▸ **Supplied data**:
________

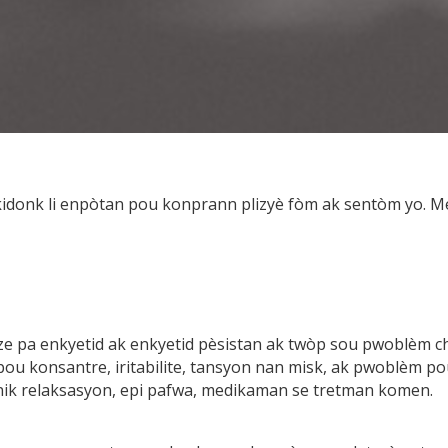
 kidonk li enpòtan pou konprann plizyè fòm ak sentòm yo. M
ze pa enkyetid ak enkyetid pèsistan ak twòp sou pwoblèm c
te pou konsantre, iritabilite, tansyon nan misk, ak pwoblèm 
nik relaksasyon, epi pafwa, medikaman se tretman komen.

________

▸ **Your assignment**: Look through the material above. Copy each line where the word "pwoblèm" appears.

▸ **Worked solution**:
ze pa enkyetid ak enkyetid pèsistan ak twòp sou pwoblèm c
te pou konsantre, iritabilite, tansyon nan misk, ak pwoblèm 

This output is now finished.